Activity –
All of the data must be written out verbatim, with pictures excluded.
# # # #
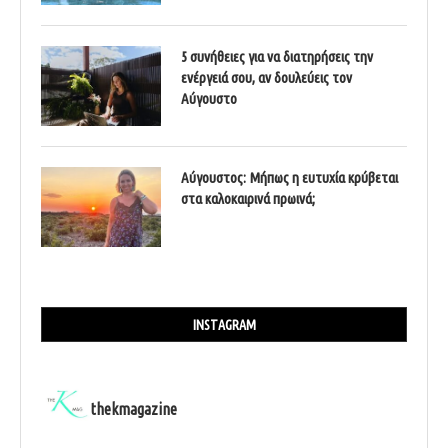
5 συνήθειες για να διατηρήσεις την
ενέργειά σου, αν δουλεύεις τον
Αύγουστο
Αύγουστος: Μήπως η ευτυχία κρύβεται
στα καλοκαιρινά πρωινά;
INSTAGRAM
thekmagazine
# # # #
Exercise output –
5 συνήθειες για να διατηρήσεις την
ενέργειά σου, αν δουλεύεις τον
Αύγουστο
Αύγουστος: Μήπως η ευτυχία κρύβεται
στα καλοκαιρινά πρωινά;
INSTAGRAM
thekmagazine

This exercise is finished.